Brian ‘B.J.’ Collom knows how to cap a career.

The Sonoma State senior was named the California Collegiate Athletic Association most valuable player.

Collom, a former Gilroy High and Gavilan College outfielder, led the CCAA offensively during conference play with a .422 average. He had 49 hits, 13 doubles, six home runs and drove in 39 runs. In addition, his .535 on-base percentage was also the league’s best.

“B.J. is the greatest,” said Sonoma State coach John Goeltz. “He is very deserving, a clutch player. He is a big reason why we are ranked No. 1. He plays hard all the time. He is talented and fast. Being a left-handed batter, he is that much closer to first base. He is a positive guy who works hard and is well-liked by his teammates.”

For Collom, being named the MVP was the icing to a great season and a great college career.

“All of my coaches taught me a lot while I was up there,” Collom said. “It was awesome to get the honor. But I am not the only one who earned the award. It was an all-around effort. It was a fun team to play with. We got it done every game.”

Collom has started most of the games for the Seawolves during his two years.

“We thought that he had all the tools to be great, and this year he has put it all together,” Goeltz said. “He is hard on himself, but the greatest thing about him is he bounces backs.”

In one of the games for the Seawolves, Collom lost track of a fly ball in the outfield, and it hit the fence behind him.

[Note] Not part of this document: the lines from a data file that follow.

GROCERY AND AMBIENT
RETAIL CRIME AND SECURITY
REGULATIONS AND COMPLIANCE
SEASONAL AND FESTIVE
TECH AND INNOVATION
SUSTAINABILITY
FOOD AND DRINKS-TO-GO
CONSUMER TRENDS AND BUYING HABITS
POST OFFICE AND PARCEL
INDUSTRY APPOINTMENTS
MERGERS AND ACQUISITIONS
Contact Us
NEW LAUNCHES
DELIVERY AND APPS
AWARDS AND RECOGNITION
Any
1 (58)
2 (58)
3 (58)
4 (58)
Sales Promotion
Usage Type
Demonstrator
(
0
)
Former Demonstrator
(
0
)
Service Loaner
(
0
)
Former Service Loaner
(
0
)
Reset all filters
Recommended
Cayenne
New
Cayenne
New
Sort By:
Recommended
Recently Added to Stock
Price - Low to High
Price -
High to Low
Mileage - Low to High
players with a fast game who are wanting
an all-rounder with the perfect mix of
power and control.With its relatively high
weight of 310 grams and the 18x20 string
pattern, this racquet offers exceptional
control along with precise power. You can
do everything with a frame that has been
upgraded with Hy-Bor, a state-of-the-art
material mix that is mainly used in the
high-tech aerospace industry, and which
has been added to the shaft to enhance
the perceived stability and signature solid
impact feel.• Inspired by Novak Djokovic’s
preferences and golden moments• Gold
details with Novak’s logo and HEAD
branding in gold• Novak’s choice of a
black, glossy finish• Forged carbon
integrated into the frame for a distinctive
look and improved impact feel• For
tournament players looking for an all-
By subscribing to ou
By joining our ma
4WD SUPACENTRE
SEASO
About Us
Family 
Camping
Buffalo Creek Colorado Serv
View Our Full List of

“When he came back in, I thought he would commit suicide. He was really angry,” Goeltz said. “But he turned it around and had several hits after that. He was able to compartmentalize. That’s what great players have to do.”

Gavilan coach Neal Andrade also had the chance to see Collom play in a doubleheader in Chico and was impressed by what he saw.

“He still played with the same intensity, was the same kind of guy, the dirt bag he was for us at Gavilan,” said Andrade, who coached Collom his freshman and sophomore years. “He has grown and matured but from what I saw he still has the same love for the game.”

“It’s pretty exciting not only for him and Sonoma State but also for Gavilan,” Andrade said. “We want to win, but it is ultimately one of our goals to see players move on.”

The Seawolves season came to an end with a 4-1 loss to Cal State Los Angeles in the regionals. They finished with a 50-12 record after winning the CCAA championship.

“It’s been a really fun ride,” Collom said. “We had so many great team moments. What I will miss most is the team. I came to Sonoma with hopes of winning. This definitely passed all my exceptions. If you’re not having fun, you shouldn’t be playing. I’ll miss the competition. That is something I’ve always loved.”

Collom, who has about a year left before he gets his degree, recently saw a senior teammate sign with the Philadelphia Phillies as a free agent. Collom has received contact from the Giants, Padres, Dodgers, Diamondbacks and Yankees but knows signing at such a late stage is a rarity because teams are looking at younger players. Even still he is holding out of hope of being drafted or signing a free agent contract. He is also interested in coaching.

“The coaches have been telling me to stay in shape and stay in throwing shape just in case,” Collom said. “If it happens, it will be another dream come true. If not, it’ll be just another chapter in my life.”